As ruas adjacentes foram fechadas, não se circula, quer-se evitar qualquer tipo de reverberação: os sons do motor de um carro ou de uma mulher a andar em saltos altos, por exemplo, produzem vibrações que correm debaixo da terra e afetam os microfones.

As ruas em redor do auditório estão repletas de paralelepípedos, um pesadelo auditivo”.

O ex-DJ Leonardo Tedeschi, que foi quem teve a ideia deste projeto, faz essa chamada de atenção para, como disse ao The New York Times, enfatizar a importância do silêncio absoluto. Só assim será possível “tornar imortal o melhor instrumento já criado”.

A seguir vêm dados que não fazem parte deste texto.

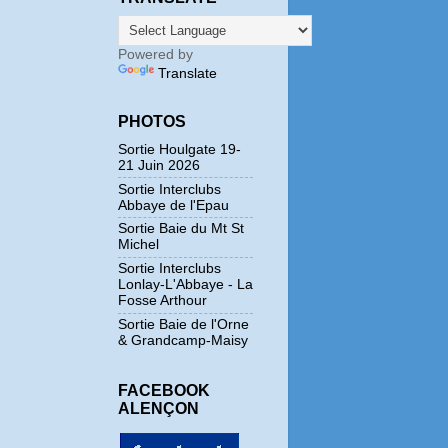
Powered by
Translate
PHOTOS
Sortie Houlgate 19-
21 Juin 2026
Sortie Interclubs
Abbaye de l'Epau
Sortie Baie du Mt St
Michel
Sortie Interclubs
Lonlay-L'Abbaye - La
Fosse Arthour
Sortie Baie de l'Orne
& Grandcamp-Maisy
FACEBOOK
ALENÇON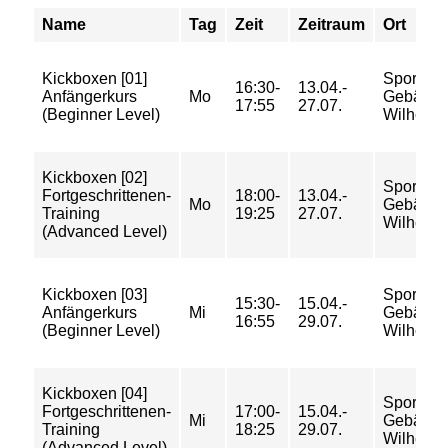
Name
Tag
Zeit
Zeitraum
Ort
Kickboxen [01]
Sportsaa
16:30-
13.04.-
Anfängerkurs
Mo
Gebäude
17:55
27.07.
(Beginner Level)
Wilhelmi
Kickboxen [02]
Sportsaa
Fortgeschrittenen-
18:00-
13.04.-
Mo
Gebäude
Training
19:25
27.07.
Wilhelmi
(Advanced Level)
Kickboxen [03]
Sportsaa
15:30-
15.04.-
Anfängerkurs
Mi
Gebäude
16:55
29.07.
(Beginner Level)
Wilhelmi
Kickboxen [04]
Sportsaa
Fortgeschrittenen-
17:00-
15.04.-
Mi
Gebäude
Training
18:25
29.07.
Wilhelmi
(Advanced Level)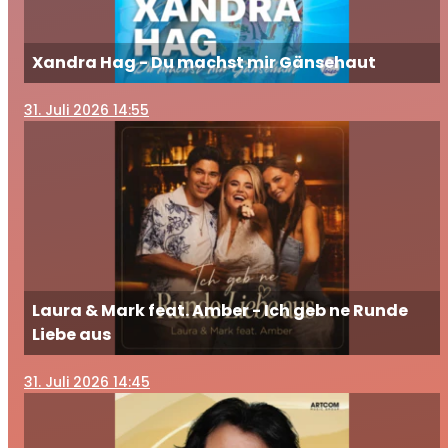
Xandra Hag - Du machst mir Gänsehaut
31
. Juli 2026 14:55
Laura & Mark feat. Amber - Ich geb ne Runde
Liebe aus
31
. Juli 2026 14:45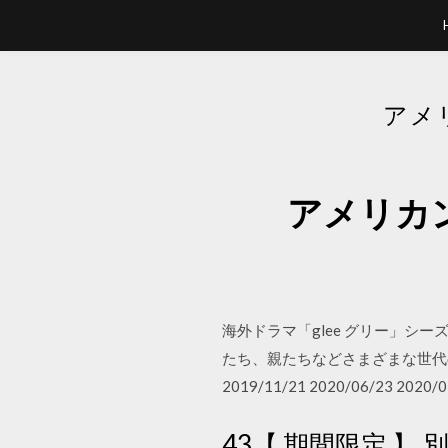
アメ
アメリカ
海外ドラマ「glee グリー」シ
たち、親たちなどさまざまな世代
2019/11/21 2020/06/23 2020/0
43【 期間限定 】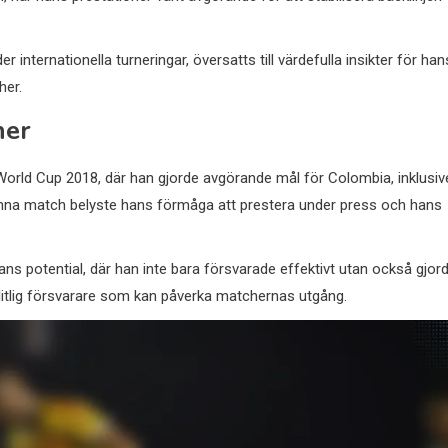
internationella turneringar, översatts till värdefulla insikter för han
her.
ner
rld Cup 2018, där han gjorde avgörande mål för Colombia, inklusiv
Denna match belyste hans förmåga att prestera under press och hans
s potential, där han inte bara försvarade effektivt utan också gjor
litlig försvarare som kan påverka matchernas utgång.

Por isso é que, desde o dia 7 de janeiro, e durante cinco semanas, as ruas estão fechadas à circulação, a ventilação e os elevadores do auditório estão desligados e todas as lâmpadas da sala de concertos foram desenroscadas para eliminar zumbidos. Por mais leves e quase impercetíveis que sejam, para estes especialistas são ruído e podem comprometer o processo, a perfeição.

Durante oito horas por dia, quatro músicos tocam dois violinos, uma viola e um violoncelo. Há trinta e dois microfones ultrassensíveis instalados no auditório do museu para captar os sons. "Isto permitirá que os meus netos ouçam como um Stradivarius soava”, diz Leonardo Tedeschi.

Porque há memória para além dos escritos, das imagens e das esculturas. O som também é cultura e está carregado de História.